China NMPA Product Recall - Tracheostomy tube

Tyco Healthcare Group LP, Nellcor Puritan Bennett Division, through its Singapore Tyco Medical Devices Co., Ltd. Beijing Representative Office, issued a voluntary recall report to the National Medical Products Administration (NMPA) on June 18, 2010. The report concerned Shiley

Tracheostomy Tubes (NMPA Imported Medical Device Registration No. 20072661153), a product vital for pediatric patients requiring assisted ventilation across a wide global distribution, including China. The primary issue identified was a defect in the balloon inflation device, causing the tracheostomy tube's airbag to leak and fail to retain air. This malfunction posed a significant health risk, potentially leading to compromised ventilation, sudden drops in blood oxygen, or increases in carbon dioxide, particularly critical for patients on mechanical ventilation. The affected products were manufactured between November 1, 2008, and September 25, 2009. In response, the company initiated a comprehensive corrective action plan. This began in July 2009 with enhanced quality alert procedures and continuous batch inspections.

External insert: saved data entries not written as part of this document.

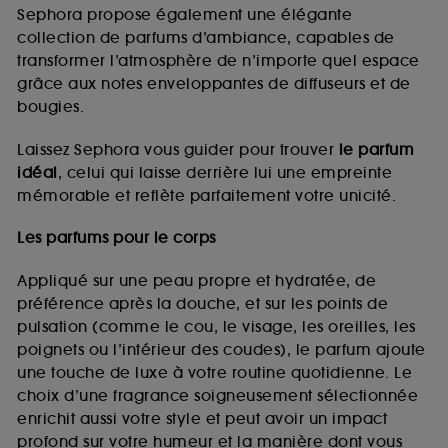
de vous plaire via des publicités, y compris sur des
Sephora propose également une élégante
sites tiers et sur les réseaux sociaux, sur la base
collection de parfums d’ambiance, capables de
des pages que vous avez consultées, de votre
transformer l’atmosphère de n’importe quel espace
navigation, et de l'historique de vos interactions.
grâce aux notes enveloppantes de diffuseurs et de
Cookies de mesure d’audience :
ils nous
bougies.
permettent de réaliser des statistiques de
fréquentation et de navigation sur notre site afin
Laissez Sephora vous guider pour trouver
le parfum
d’en améliorer la performance.
idéal
, celui qui laisse derrière lui une empreinte
Cookies de sécurisation des paiements en ligne :
mémorable et reflète parfaitement votre unicité.
ils nous permettent de lutter notamment contre les
fraudes aux moyens de paiement et les
Les parfums pour le corps
usurpations d’identité.
Appliqué sur une peau propre et hydratée, de
Cookies fonctionnels :
il s’agit de cookies
préférence après la douche, et sur les points de
permettant l’affichage et/ou la fourniture de
pulsation (comme le cou, le visage, les oreilles, les
certaines fonctionnalités du site, tel que les
cookies d’authentification qui sont utilisés afin de
poignets ou l’intérieur des coudes), le parfum ajoute
vous faire bénéficier de l’authentification
une touche de luxe à votre routine quotidienne. Le
prolongée vous permettant d’accéder à votre
choix d’une fragrance soigneusement sélectionnée
compte lors de votre prochaine visite sur le site
enrichit aussi votre style et peut avoir un impact
sans saisir à nouveau votre identifiant et mot de
profond sur votre humeur et la manière dont vous
passe.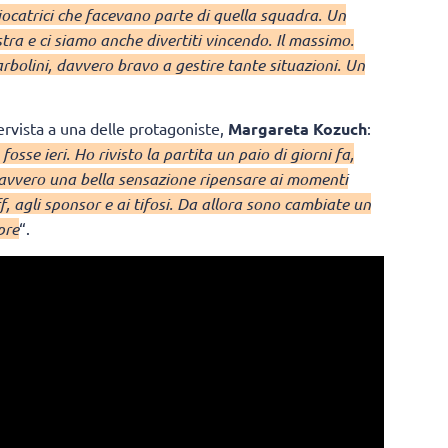
giocatrici che facevano parte di quella squadra. Un
tra e ci siamo anche divertiti vincendo. Il massimo.
bolini, davvero bravo a gestire tante situazioni. Un
ervista a una delle protagoniste,
Margareta Kozuch
:
osse ieri. Ho rivisto la partita un paio di giorni fa,
davvero una bella sensazione ripensare ai momenti
ff, agli sponsor e ai tifosi. Da allora sono cambiate un
pre
“.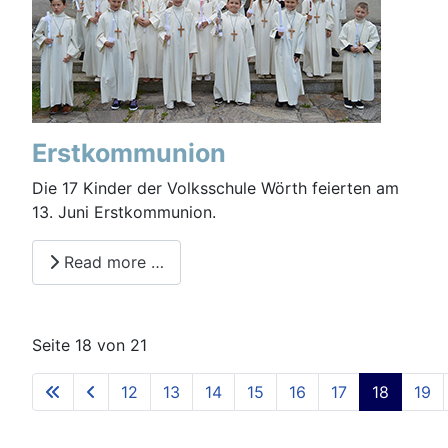
Erstkommunion
Die 17 Kinder der Volksschule Wörth feierten am
13. Juni Erstkommunion.
Read more …
Seite 18 von 21
12
13
14
15
16
17
18
19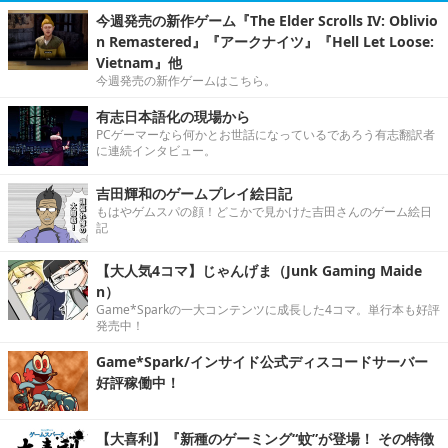
今週発売の新作ゲーム『The Elder Scrolls IV: Oblivio
n Remastered』『アークナイツ』『Hell Let Loose:
Vietnam』他
今週発売の新作ゲームはこちら。
有志日本語化の現場から
PCゲーマーなら何かとお世話になっているであろう有志翻訳者
に連続インタビュー。
吉田輝和のゲームプレイ絵日記
もはやゲムスパの顔！どこかで見かけた吉田さんのゲーム絵日
記
【大人気4コマ】じゃんげま（Junk Gaming Maide
n）
Game*Sparkの一大コンテンツに成長した4コマ。単行本も好評
発売中！
Game*Spark/インサイド公式ディスコードサーバー
好評稼働中！
【大喜利】『新種のゲーミング“蚊”が登場！ その特徴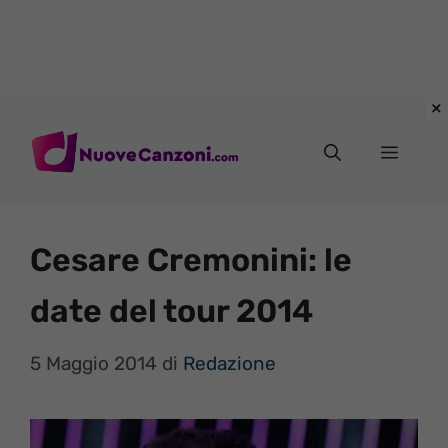
Vai
al
Menu
contenuto
Cesare Cremonini: le
date del tour 2014
5 Maggio 2014
di
Redazione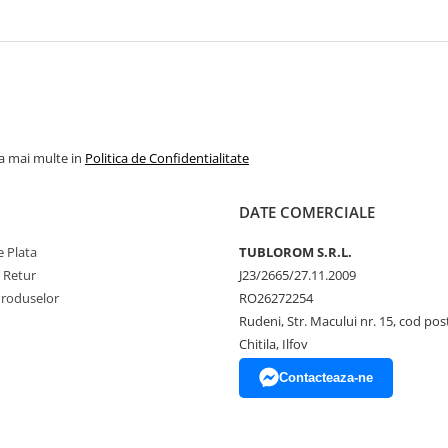
la mai multe in
Politica de Confidentialitate
DATE COMERCIALE
 Plata
TUBLOROM S.R.L.
e Retur
J23/2665/27.11.2009
Produselor
RO26272254
Rudeni, Str. Macului nr. 15, cod pos
Chitila, Ilfov
Contacteaza-ne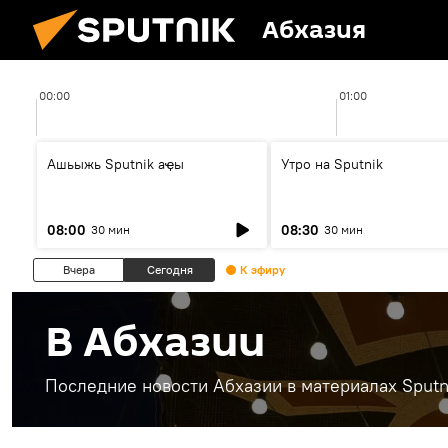
Абхазия
00:00
01:00
Ашьыжь Sputnik аҿы
Утро на Sputnik
08:00
08:30
30 мин
30 мин
Вчера
Сегодня
К эфиру
В Абхазии
Последние новости Абхазии в материалах Sputn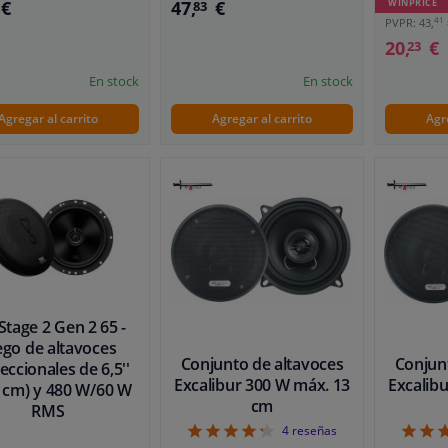
€
47,
€
WINPRICE
83
41
PVPR: 43,
20,
€
23
En stock
En stock
Agregar al carrito
Agregar al carrito
Agr
Stage 2 Gen 2 65 -
ego de altavoces
Conjunto de altavoces
Conjun
reccionales de 6,5''
Excalibur 300 W máx. 13
Excalib
5 cm) y 480 W/60 W
cm
RMS
4.25
4
reseñas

By August 2009, leak testers were installed to detect malfunctions, and all affected airbag inflators were removed. The supplier for the faulty inflators was replaced with an approved vendor. Tyco Healthcare also isolated all affected batches and ensured a sufficient supply of compliant replacement products. The recall activity in China involved a total of 1096 units across distributor and hospital inventories.